Ex-Albert, le Virunga est l’un des tout premiers et plus grands parcs africains. Il a une superficie de 7 800 km², soit près du tiers du territoire rwandais. Wenzyslas, le conservateur communautaire du parc national des Virunga s’en félicite.
« Nous notons aujourd’hui moins de plaintes des paysans riverains depuis que la clôture électrique est en train d’être érigée autour du parc des Virunga… déjà à quelques mètres avant d’atteindre le fil électrifié, les animaux sont du coup électrocutés et ne savent plus franchir les limites du parc pour dévaster les cultures des riverains comme avant », a-t-il fait savoir à la presse locale. Et de poursuivre : « La clôture de séparation électrique a le mérite d’éviter des conflits entre l’Institut congolais de la conservation de la nature (ICCN) et les paysans riverains du Virunga. Non seulement les animaux du parc sont contraints de rester dans leur habitat naturel, mais également les hommes n’ont plus accès facile à l’intérieur du parc pour le détruire ».

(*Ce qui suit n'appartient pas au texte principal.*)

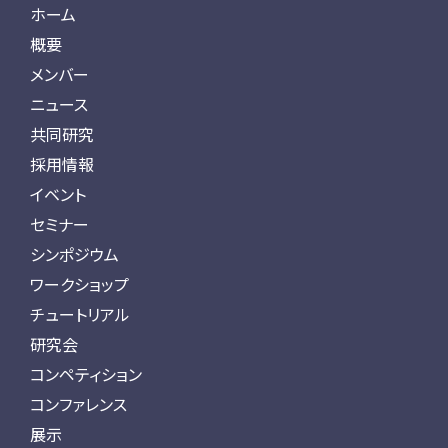
ホーム
概要
メンバー
ニュース
共同研究
採用情報
イベント
セミナー
シンポジウム
ワークショップ
チュートリアル
研究会
コンペティション
コンファレンス
展示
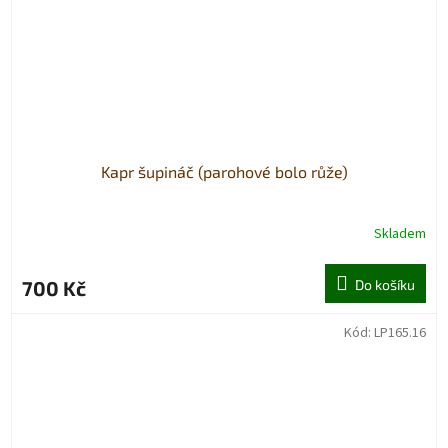
Kapr šupináč (parohové bolo růže)
Skladem
700 Kč
Do košíku
Kód:
LP165.16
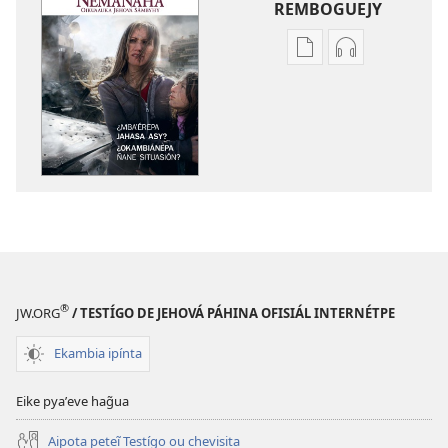
REMBOGUEJY
Remboguejy
Remboguejy
hag̃ua
hag̃ua
puvlikasión
áudio
ÑEMAÑAHA
ÑEMAÑAHA
¿Mbaʼérepa
¿Mbaʼérepa
jahasa
jahasa
asy?
asy?
¿Okambiánepa
¿Okambiáne
ñane
ñane
situasión?
situasión?
®
JW.ORG
/ TESTÍGO DE JEHOVÁ PÁHINA OFISIÁL INTERNÉTPE
Ekambia ipínta
Eike pyaʼeve hag̃ua
Aipota peteĩ Testígo ou chevisita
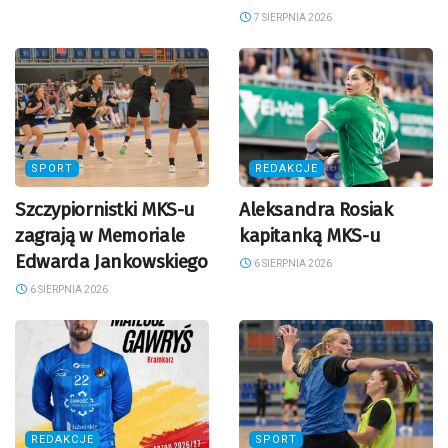
7 SIERPNIA 2026
SPORT
REDAKCJE
Szczypiornistki MKS-u
Aleksandra Rosiak
zagrają w Memoriale
kapitanką MKS-u
Edwarda Jankowskiego
6 SIERPNIA 2026
6 SIERPNIA 2026
REDAKCJE
SPORT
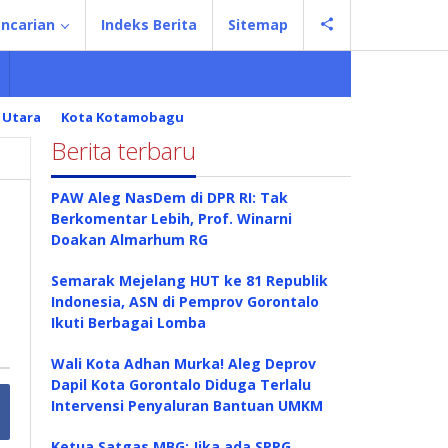
ncarian
Indeks Berita
Sitemap
 Utara
Kota Kotamobagu
Berita terbaru
PAW Aleg NasDem di DPR RI: Tak
Berkomentar Lebih, Prof. Winarni
Doakan Almarhum RG
Semarak Mejelang HUT ke 81 Republik
Indonesia, ASN di Pemprov Gorontalo
Ikuti Berbagai Lomba
Wali Kota Adhan Murka! Aleg Deprov
Dapil Kota Gorontalo Diduga Terlalu
Intervensi Penyaluran Bantuan UMKM
Ketua Satgas MBG: Jika ada SPPG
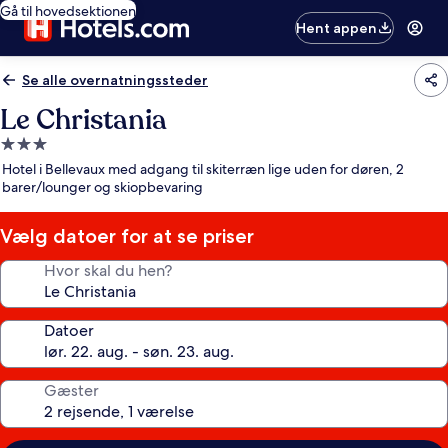
Gå til hovedsektionen
Hent appen
Se alle overnatningssteder
Le Christania
3.0-
stjernet
Hotel i Bellevaux med adgang til skiterræn lige uden for døren, 2
overnatningssted
barer/lounger og skiopbevaring
Vælg datoer for at se priser
Hvor skal du hen?
Datoer
Gæster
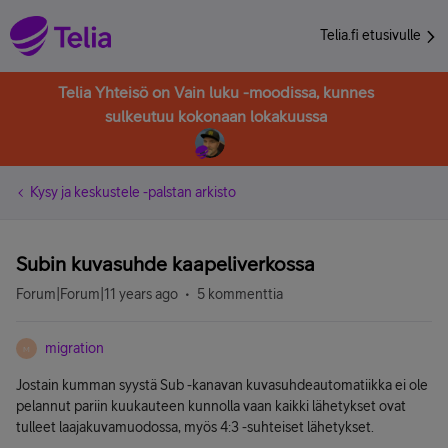
Telia.fi etusivulle
Telia Yhteisö on Vain luku -moodissa, kunnes
sulkeutuu kokonaan lokakuussa
Kysy ja keskustele -palstan arkisto
Subin kuvasuhde kaapeliverkossa
Forum|Forum|11 years ago
5 kommenttia
migration
M
Jostain kumman syystä Sub -kanavan kuvasuhdeautomatiikka ei ole
pelannut pariin kuukauteen kunnolla vaan kaikki lähetykset ovat
tulleet laajakuvamuodossa, myös 4:3 -suhteiset lähetykset.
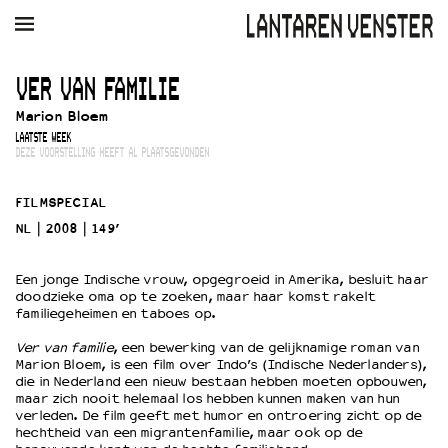
AGENDA
FILM
MUZIEK
RESTAURANT
VERHUUR
VER VAN FAMILIE
Marion Bloem
Winkelmandje
Zoek
LAATSTE WEEK
DEZE VOORSTELLING HEEFT AL PLAATSGEVONDEN
PLAN JE BEZOEK
Openingstijden & contact
FILMSPECIAL
Bereikbaarheid
NL
2008
149’
Kaartverkoop
Een jonge Indische vrouw, opgegroeid in Amerika, besluit haar
doodzieke oma op te zoeken, maar haar komst rakelt
familiegeheimen en taboes op.
EDUCATIE
Ver van familie
, een bewerking van de gelijknamige roman van
Schoolvoorstellingen
Marion Bloem, is een film over Indo’s (Indische Nederlanders),
Filmprogramma’s Primair Onderwijs
die in Nederland een nieuw bestaan hebben moeten opbouwen,
maar zich nooit helemaal los hebben kunnen maken van hun
Filmprogramma’s VO/MBO
verleden. De film geeft met humor en ontroering zicht op de
Speciale educatieprogramma’s
hechtheid van een migrantenfamilie, maar ook op de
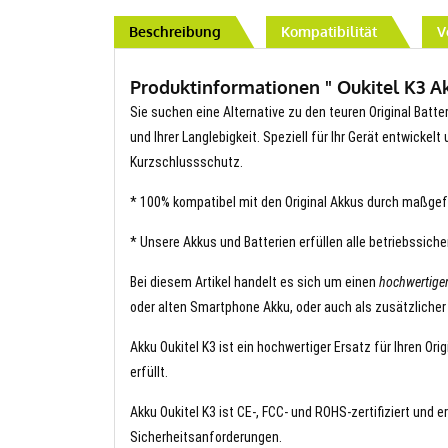
Beschreibung
Kompatibilität
V
Produktinformationen " Oukitel K3 Akk
Sie suchen eine Alternative zu den teuren Original Batter
und Ihrer Langlebigkeit. Speziell für Ihr Gerät entwickel
Kurzschlussschutz.
* 100% kompatibel mit den Original Akkus durch maßgef
* Unsere Akkus und Batterien erfüllen alle betriebssich
Bei diesem Artikel handelt es sich um einen
hochwertigen
oder alten Smartphone Akku, oder auch als zusätzlicher
Akku Oukitel K3 ist ein hochwertiger Ersatz für Ihren Or
erfüllt.
Akku Oukitel K3 ist CE-, FCC- und ROHS-zertifiziert und e
Sicherheitsanforderungen.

Une précision de taille. Le courant étant alternatif, les animaux ne courent, à l’extrême, que le risque d’une électrocution passagère et dissuasive. Il semble que dans la région, le projet est très bien porté dans l’opinion et des jeunes assurent la main-d’œuvre. Dans le secteur sud du parc, où les premiers essais du courant ont été effectués, les résultats sont plutôt concluants d’après Jérôme Tanzi, membre du cadre de concertation dans le paysage Virunga (CACOPVI). Au niveau de Mikeno, le comité local de développement et de conservation (CLDC-Bwisha) rapporte de moins en moins des cas de prédation des cultures. Les rapports entre les pasteurs, les agriculteurs bordiers du parc et les gardiens de la réserve devenaient davantage sulfureux. L’an dernier, une armée d’éléphants et de buffles avait opéré une véritable ratonnade à Ishasha, apprend-on. Et l’ICCN n’aurait pas tenu ses promesses d’indemnisation des cultures ravagées par les pachydermes.
Les vichystes de Kivu
Il appert que le projet de clôture électrique fait des émules même dans l’élite kivutienne. Voilà pratiquement 25 ans que le Grand-Kivu vit dans une instabilité endémique dont les causes sont plutôt exogènes… venues d’ailleurs, fulmine ce jeune ingénieur dans le bâtiment. L’allusion au Rwanda ne fait l’ombre d’aucun doute. Stratagème sournoisement fomenté par les voisins, le climat sécuritaire est devenu si volatil qu’il a impacté celui des affaires, fait-il comprendre, avant de poursuivre : « Aujourd’hui, à Goma, les affaires qui prospèrent sont celles ayant un lien avec les banques, les assureurs, les négociants rwandais… Nous sommes à l’époque de businessmen collabos. Le gros de leur épargne loge au Rwanda… Eux-mêmes bien souvent ».
Naguère objet de tâtonnement et de conflit permanent, la frontière entre la RDC et le Rwanda est actuellement clairement établie avec des bornes et un no man’s land. « Cela ne suffit pas. Il faut un mur… électrique pour se sécuriser mutuellement », estime le jeune ingénieur. Pour qui, le projet du président américain Donald Trump de construire un mur entre les États-Unis et le Mexique à coût de 25 milliards de dollars (plus de trois fois le budget de la RDC) ferait jurisprudence dans les relations internationales.
« Construire un mur sur sa frontière fait dorénavant partie de l’arsenal des garanties sécuritaires internationales dont peut se prévaloir un État. La RDC en a aussi le plein droit », explique-t-il. Lors de la campagne électorale pour les présidentielles de 2006, Nzanga Mobutu s’était déclaré favorable à l’érection d’un mur entre la RDC et le Rwanda.